A homeless encampment in Oakland—one of the nearly 6,000 encampments closed since 2021.
Thomas Hawk
Flickr / Creative Commons
A homeless encampment in Oakland—one of the nearly 6,000 encampments closed since 2021.

On Tuesday morning, California’s Interagency Council on Homelessness began accepting applications for money to close encampments. The state will dole out the $299 million in grants to cities, counties, and continuums of care.

The funds are designed to cover the many costs associated with encampment sweeps: from increased police presence during the operation, to paying Public Works staff to clean the sidewalks. The funds are also intended to move encampment residents into housing.

Governor Newsom first created his “Encampment Resolution Fund” in 2021, as a part of his $12 billion-dollar budget for housing and homelessness. Newsom touts the program as a success: According to his office, $415 million in funding had already been disbursed to 66 communities across the state. This money has been used to close nearly 6,000 California encampments.

However, there is controversy over whether closing homeless encampments is an effective way to provide care for homeless people. A federal lawsuit in San Francisco barred the city from closing encampments for more than a year. In that case, a federal judge examined whether the city’s encampment closure practices violated state and federal laws, as well as the rights of individual homeless people.

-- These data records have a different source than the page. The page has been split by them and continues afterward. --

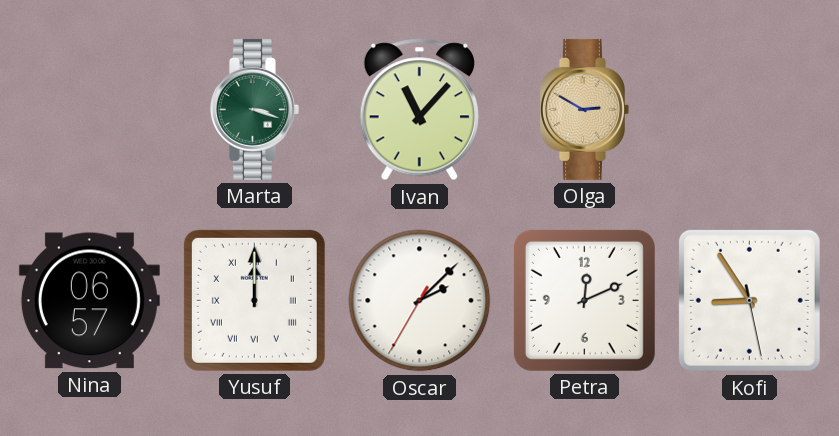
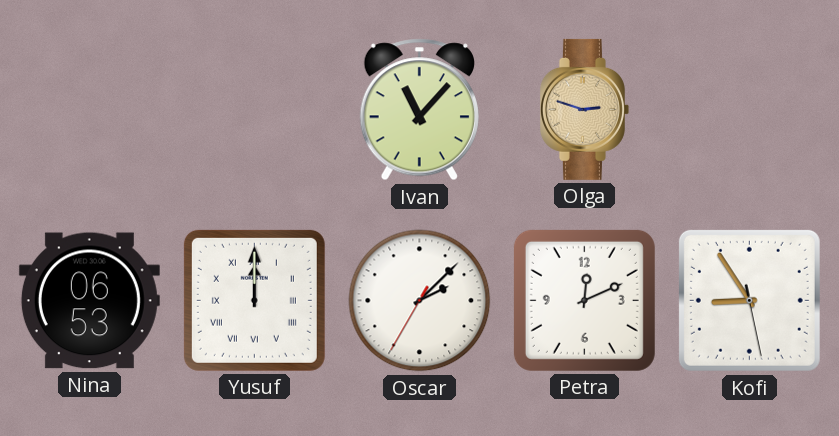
Marta: 3:18 -> none
Olga: 2:50 -> 2:48
Nina: 06:57 -> 06:53
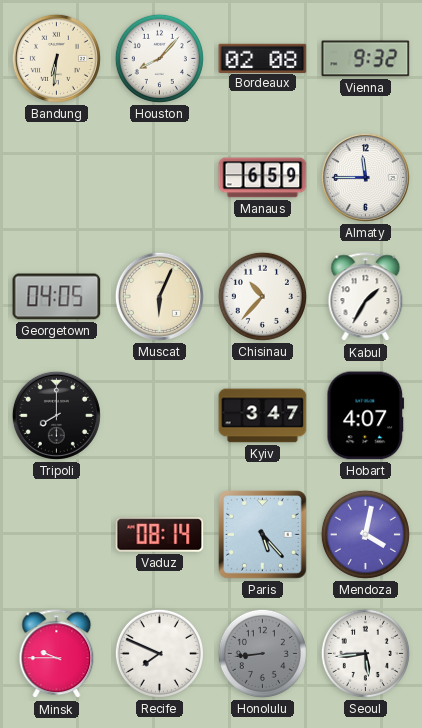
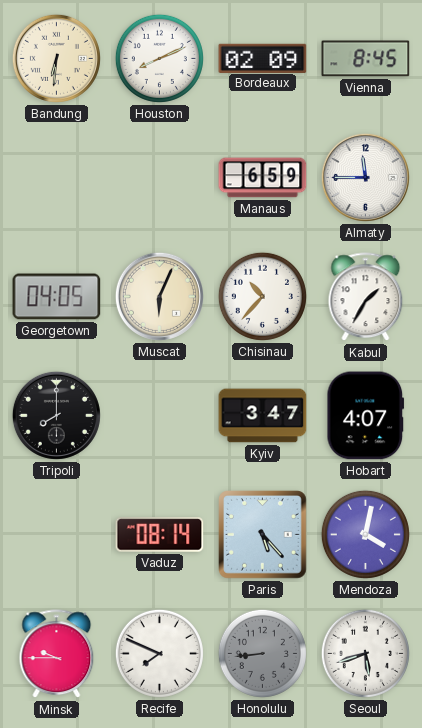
Houston: 8:07 -> 8:11
Bordeaux: 02:08 -> 02:09
Vienna: 9:32 -> 8:45
Seoul: 5:44 -> 5:42
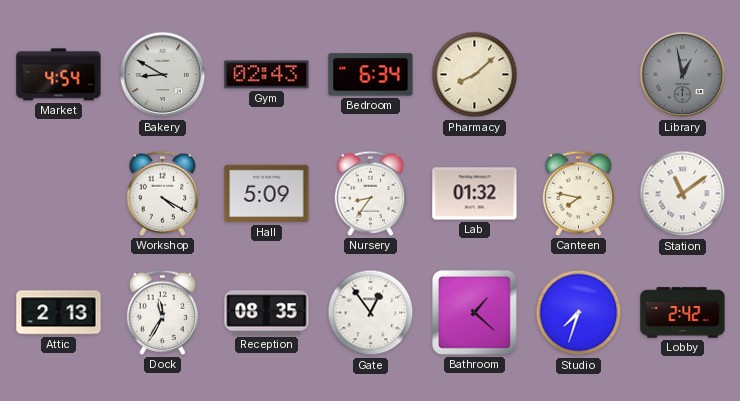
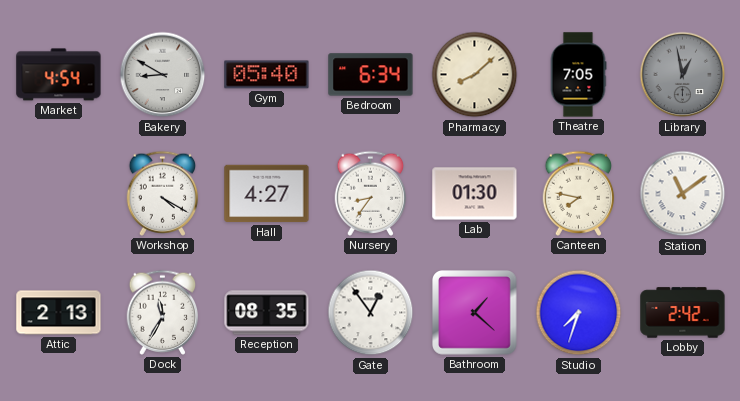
Gym: 02:43 -> 05:40
Theatre: none -> 7:05
Hall: 5:09 -> 4:27
Lab: 01:32 -> 01:30
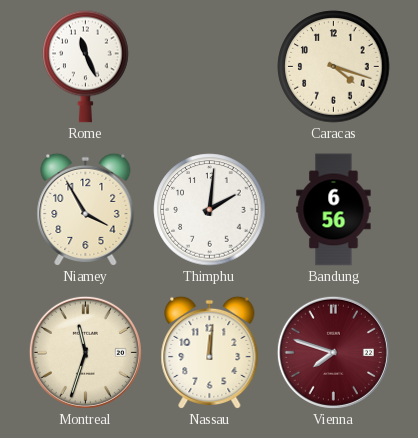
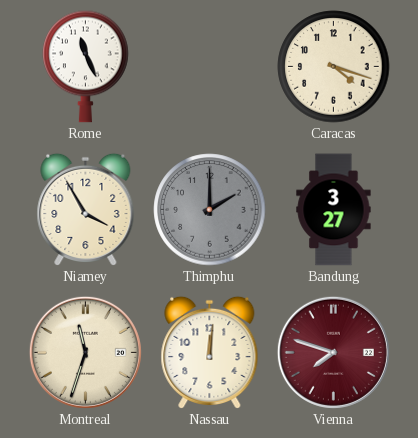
Thimphu: 2:01 -> 2:00
Thimphu dial: white -> grey
Bandung: 6:56 -> 3:27
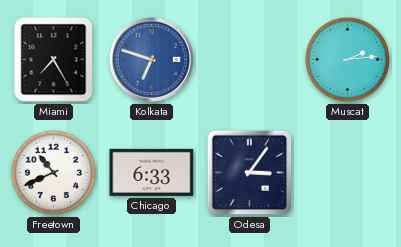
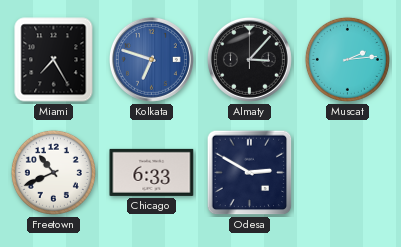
Almaty: none -> 3:07
Odesa: 3:06 -> 2:50
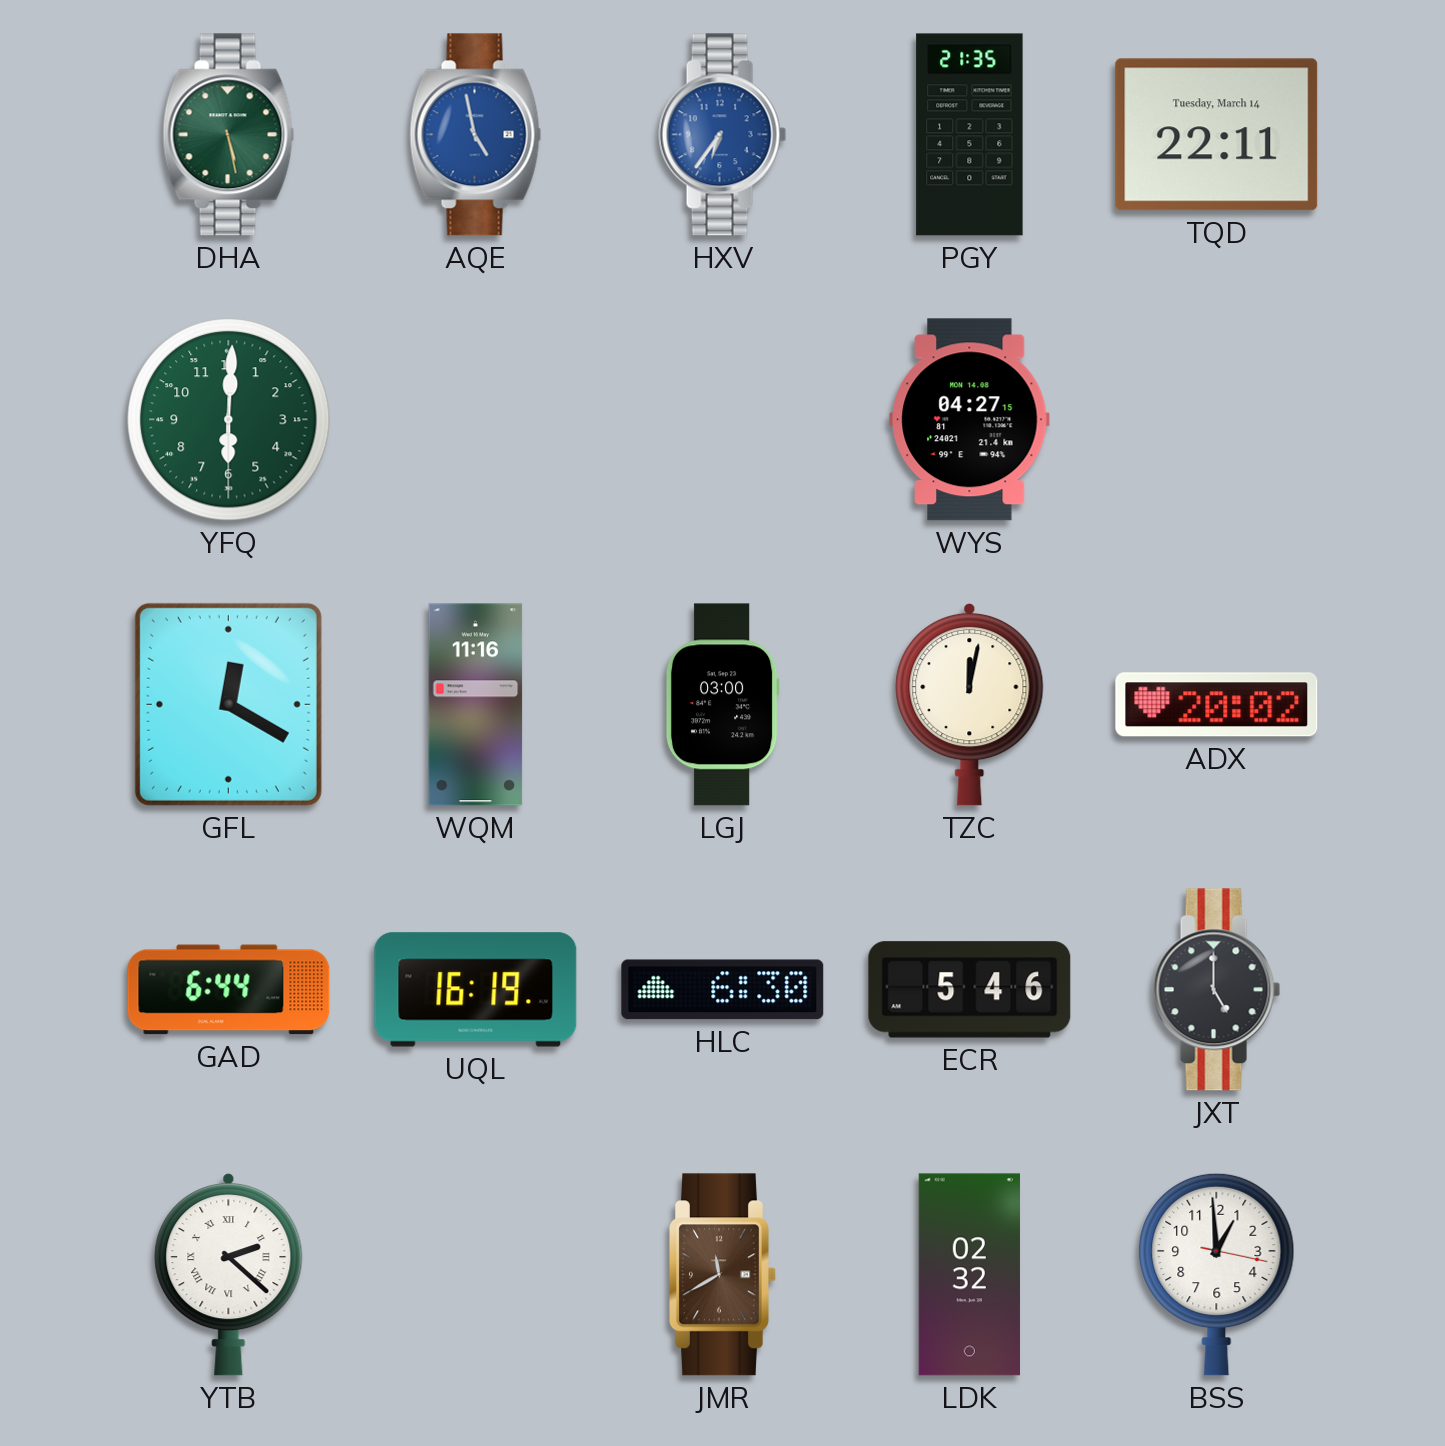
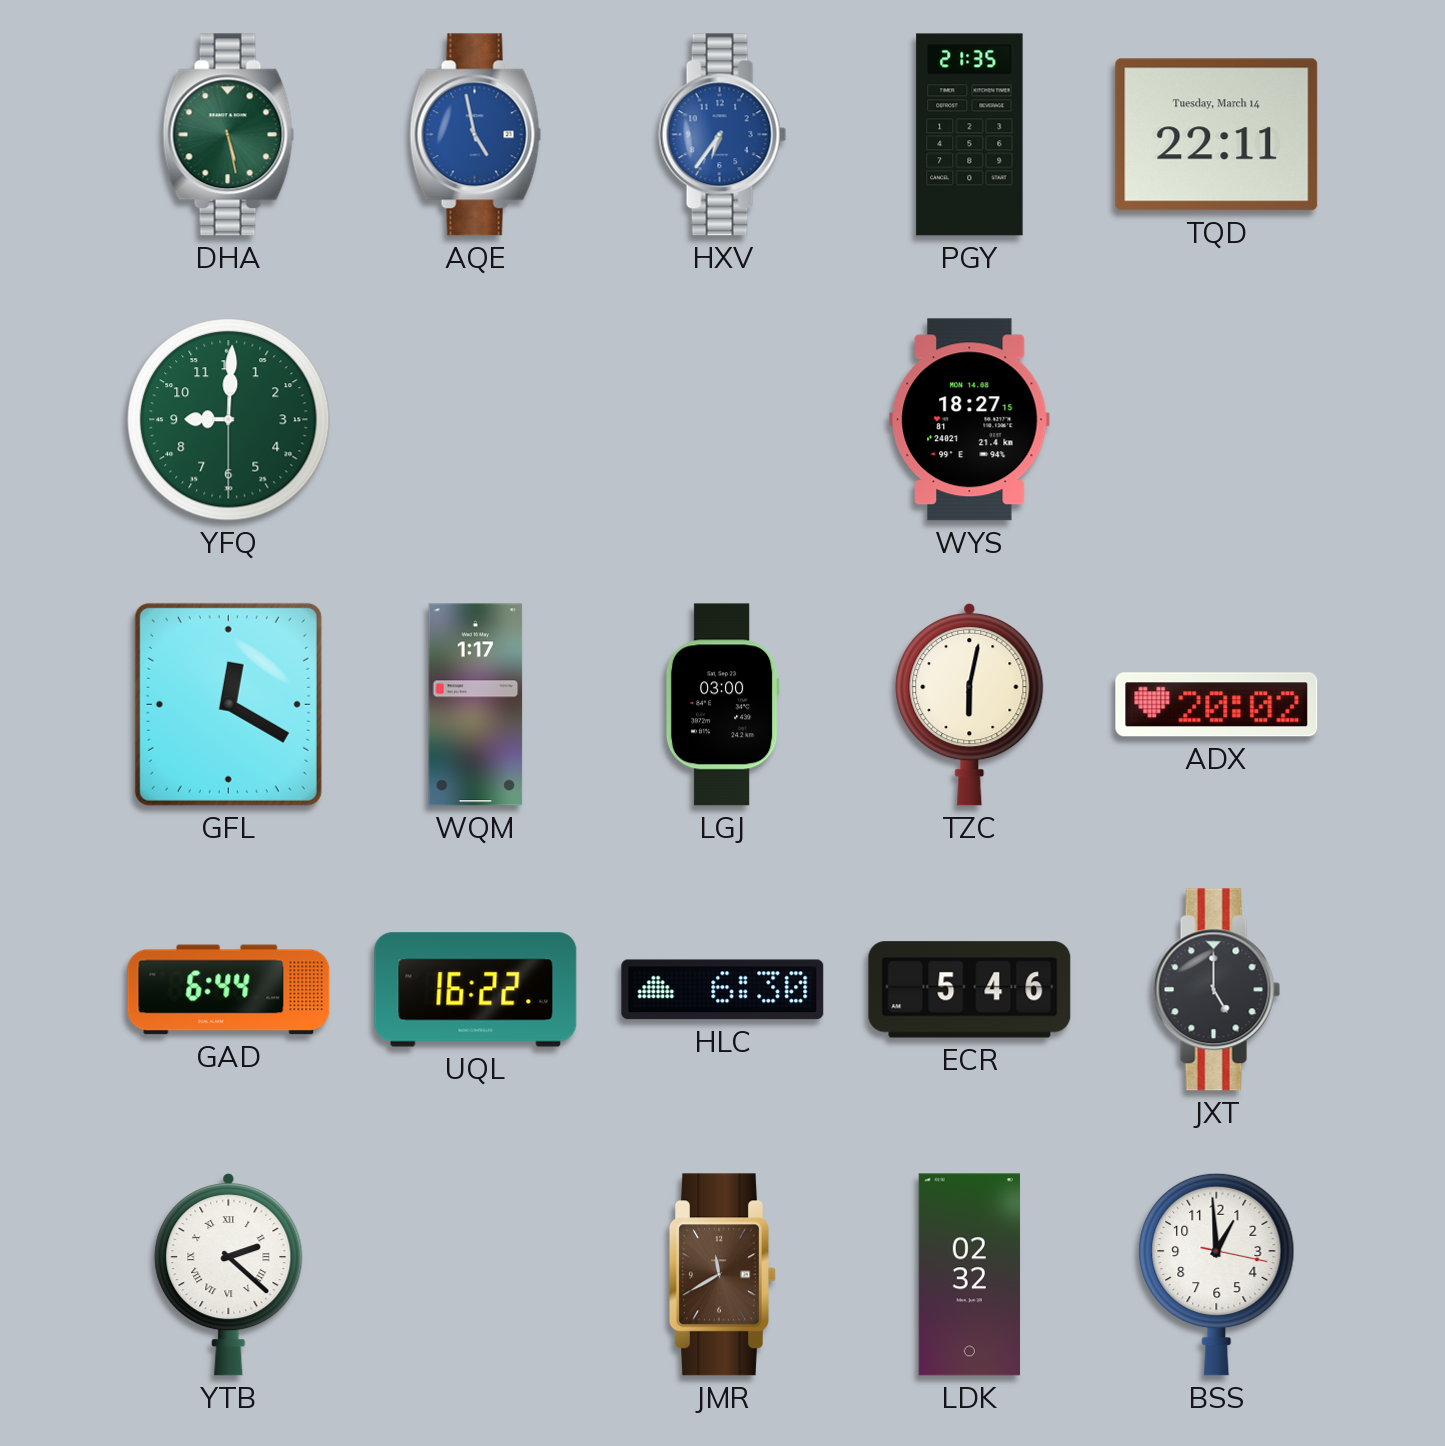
YFQ: 6:00 -> 9:00
WYS: 04:27 -> 18:27
WQM: 11:16 -> 1:17
TZC: 12:02 -> 6:02
UQL: 16:19 -> 16:22
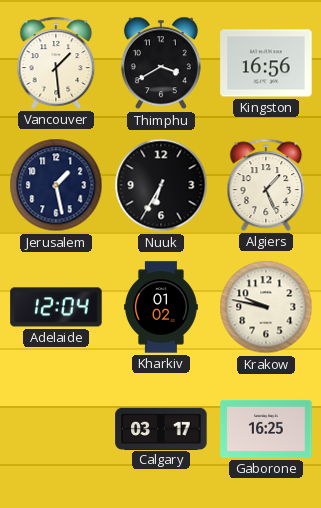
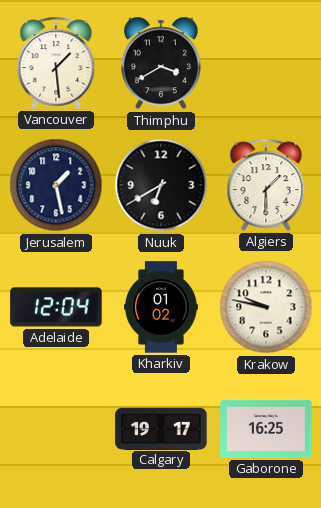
Kingston: 16:56 -> none
Nuuk: 6:35 -> 6:40
Algiers: 1:26 -> 1:30
Calgary: 03:17 -> 19:17
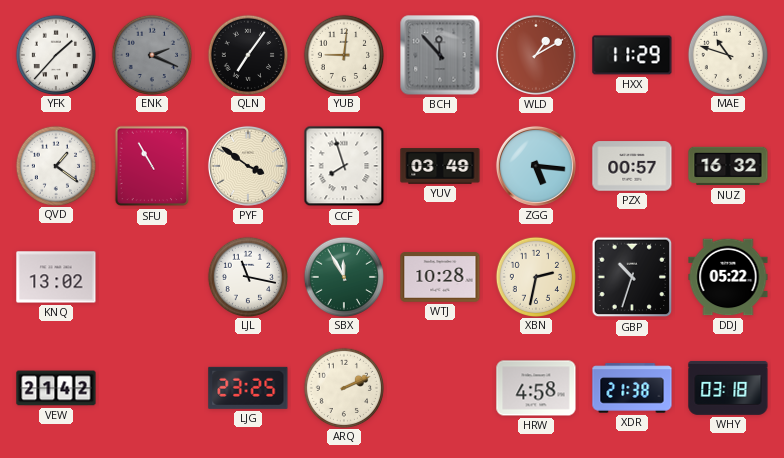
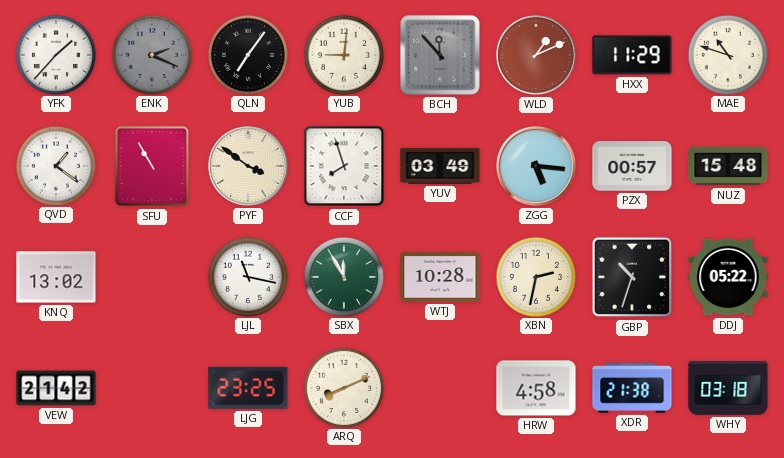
WLD: 1:10 -> 1:11
NUZ: 16:32 -> 15:48
ARQ: 2:11 -> 8:11
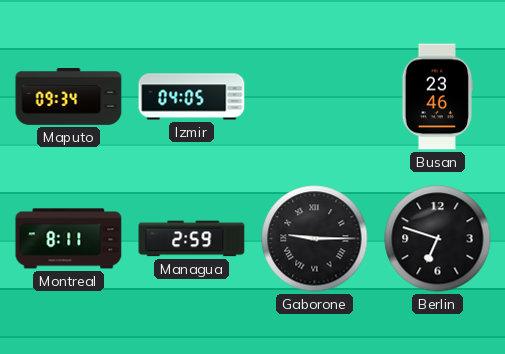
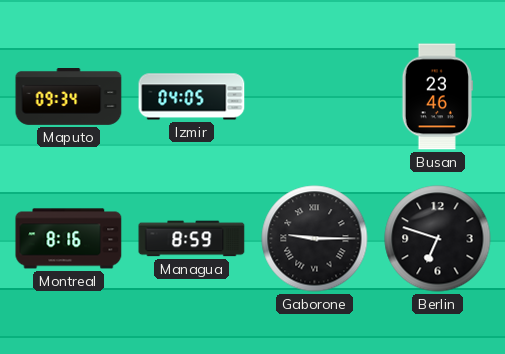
Montreal: 8:11 -> 8:16
Managua: 2:59 -> 8:59
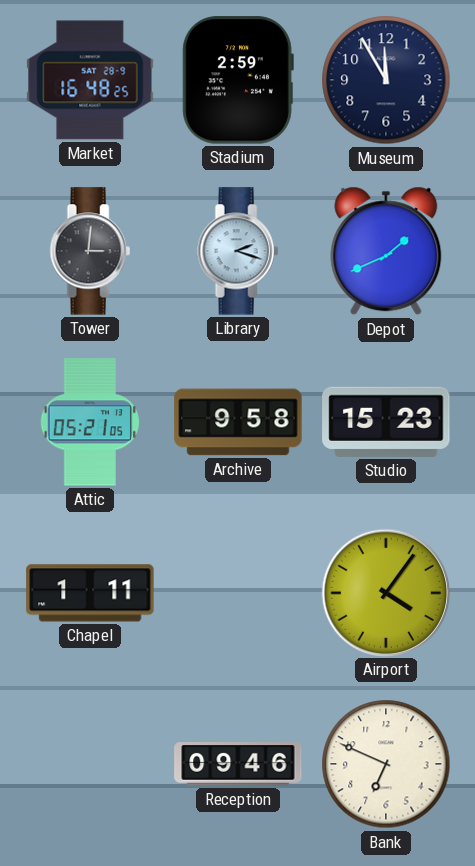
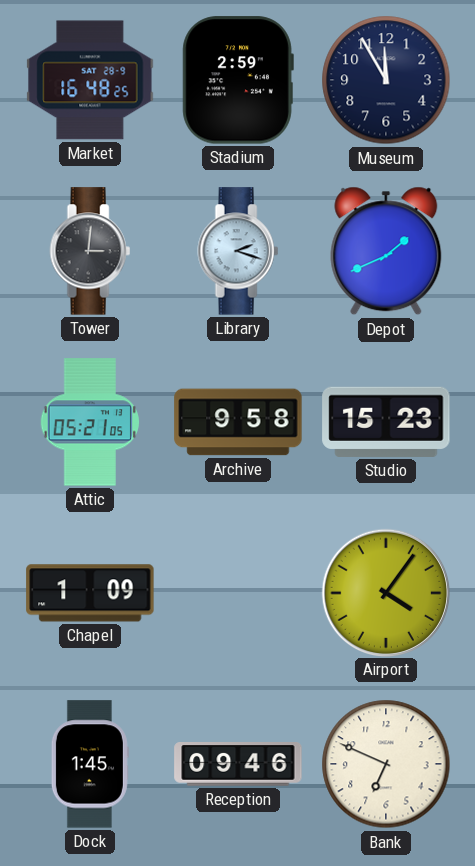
Chapel: 1:11 -> 1:09
Dock: none -> 1:45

“It’s long been recognized nationally that removing and displacing unhoused people from encampments without them having somewhere to go is not only a humongous waste of money, but actually exacerbates homelessness”

Jennifer Friedenbach is the Executive Director of the Coalition on Homelessness, one of the parties that brought the lawsuit against the city.

“So to give an example, you can have one person in an encampment, and we end up with 15 city personnel, six different vehicles, for three to four hours at a time, really a massive expenditure and operation, when it could have just been one person who was working with that person to get them into housing.”

Applications for Governor Newsom’s new encampment closure funding will be accepted on a rolling basis until June 30, 2024, or until the funds are exhausted.

Alastair Boone is the Co-Editor in Chief of Street Spirit newspaper, and a member of KALW's 2024 Audio Academy.